▶ _Task statement_
Search the data for the word "November" and copy every line that contains it.

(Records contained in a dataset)
=-=-=-=-=
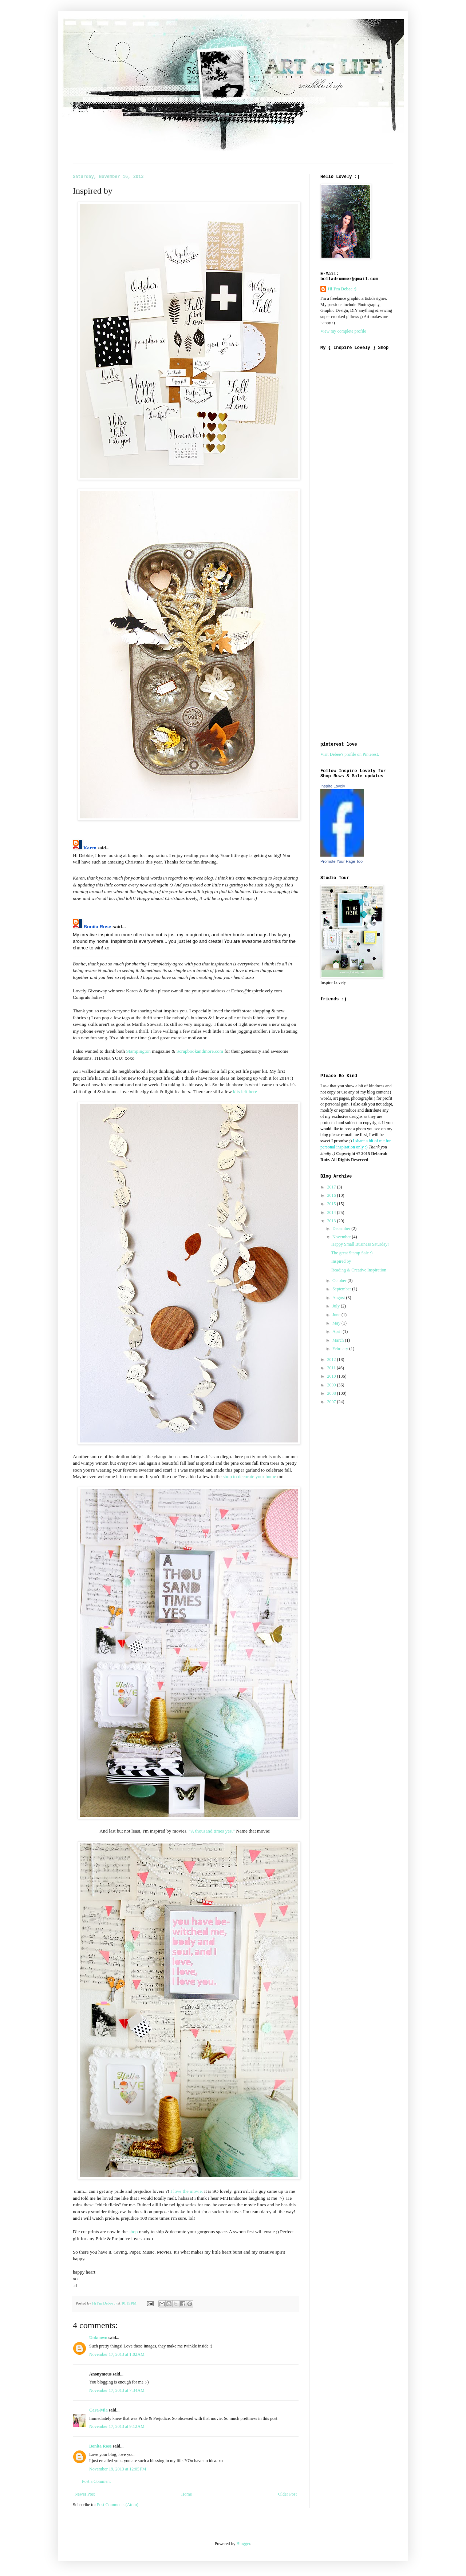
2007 (332, 1401)
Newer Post (85, 2494)
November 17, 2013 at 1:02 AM (117, 2354)
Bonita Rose (97, 926)
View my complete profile (343, 331)
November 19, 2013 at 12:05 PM (117, 2469)
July (336, 1306)
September (342, 1288)
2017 (332, 1187)
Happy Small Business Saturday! (360, 1244)
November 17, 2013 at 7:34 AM (117, 2390)
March (338, 1340)
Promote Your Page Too (341, 861)
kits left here (245, 1091)
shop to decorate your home (249, 1476)
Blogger (243, 2543)
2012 (332, 1359)
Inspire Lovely (332, 786)
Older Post (287, 2494)
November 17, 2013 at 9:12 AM (117, 2426)
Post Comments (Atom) (117, 2504)
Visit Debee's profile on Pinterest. (349, 754)
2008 (332, 1393)
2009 (332, 1385)
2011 (332, 1367)
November (342, 1236)
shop (133, 2231)
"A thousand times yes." (212, 1831)
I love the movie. (186, 2191)
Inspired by (341, 1261)
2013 (332, 1220)
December (341, 1228)
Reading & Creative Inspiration (358, 1270)
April (337, 1331)
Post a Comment (96, 2481)
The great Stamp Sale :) (351, 1252)
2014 (332, 1212)
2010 (332, 1376)
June (336, 1314)
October (340, 1280)
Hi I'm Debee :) (342, 288)
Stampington (138, 1051)
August (339, 1297)
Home (186, 2494)
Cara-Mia (98, 2410)
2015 (332, 1203)
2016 (332, 1195)
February (340, 1348)
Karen (89, 847)
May (336, 1323)
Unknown (98, 2337)
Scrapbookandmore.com (200, 1051)
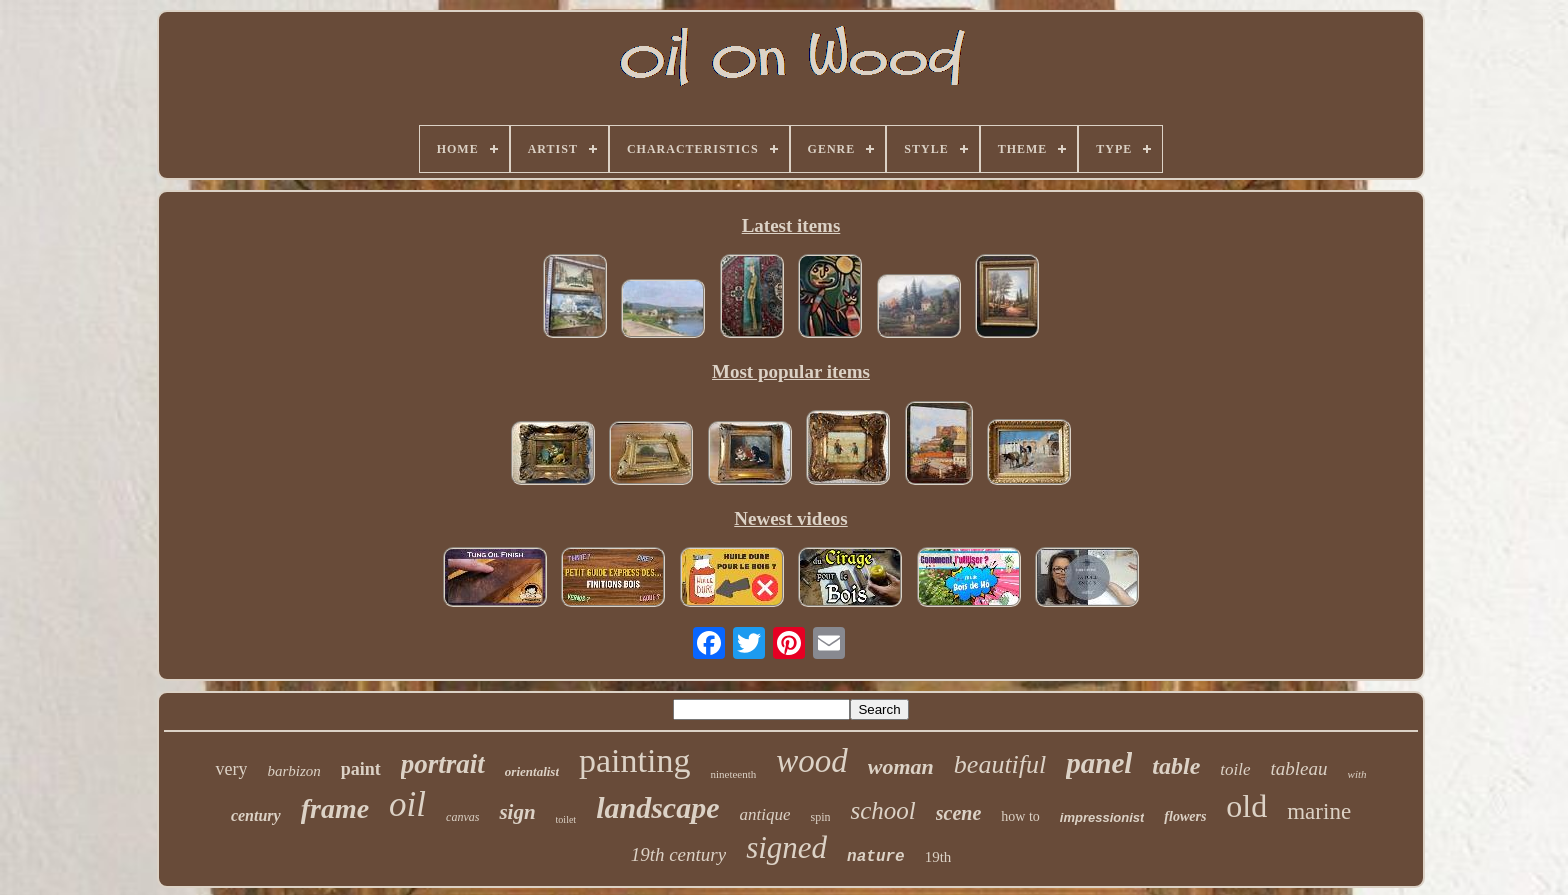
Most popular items (791, 371)
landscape (657, 807)
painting (634, 760)
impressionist (1102, 817)
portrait (443, 764)
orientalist (532, 771)
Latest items (791, 225)
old (1246, 806)
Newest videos (790, 518)
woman (901, 766)
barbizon (293, 771)
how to (1020, 816)
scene (959, 813)
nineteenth (733, 774)
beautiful (1000, 764)
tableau (1299, 768)
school (882, 810)
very (231, 769)
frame (335, 808)
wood (812, 761)
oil (407, 804)
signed (786, 847)
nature (876, 857)
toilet (566, 819)
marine (1319, 811)
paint (361, 769)
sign (517, 812)
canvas (462, 817)
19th (938, 857)
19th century (679, 854)
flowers (1185, 816)
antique (764, 814)
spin (820, 817)
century (256, 815)
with (1357, 774)
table (1176, 766)
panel (1099, 763)
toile (1235, 769)
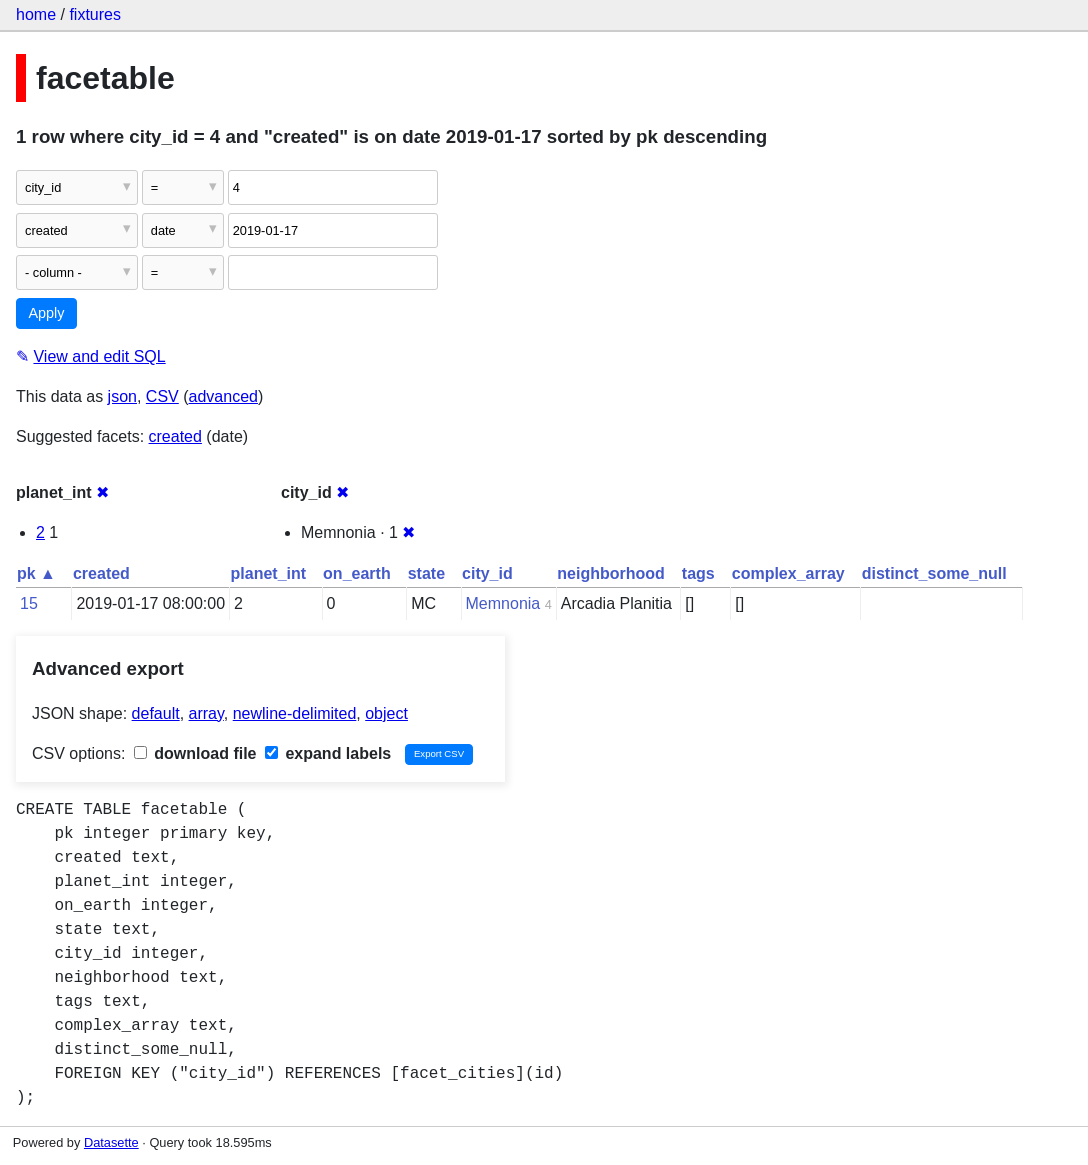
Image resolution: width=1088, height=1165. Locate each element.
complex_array (788, 573)
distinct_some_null (934, 573)
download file (195, 753)
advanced (223, 396)
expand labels (328, 753)
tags (698, 573)
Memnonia (503, 603)
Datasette (111, 1142)
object (386, 713)
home (36, 14)
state (426, 573)
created (175, 436)
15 (29, 603)
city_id (487, 573)
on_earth (357, 573)
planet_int (269, 573)
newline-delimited (295, 713)
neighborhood (611, 573)
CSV (162, 396)
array (206, 713)
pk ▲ (36, 573)
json (122, 396)
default (156, 713)
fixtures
=-=-=-=-=
▶ _Response area_
November 17, 2013 at 1:02 AM (117, 2354)
November 19, 2013 at 12:05 PM (117, 2469)
November 17, 2013 at 7:34 AM (117, 2390)
November 17, 2013 at 9:12 AM (117, 2426)
November (342, 1236)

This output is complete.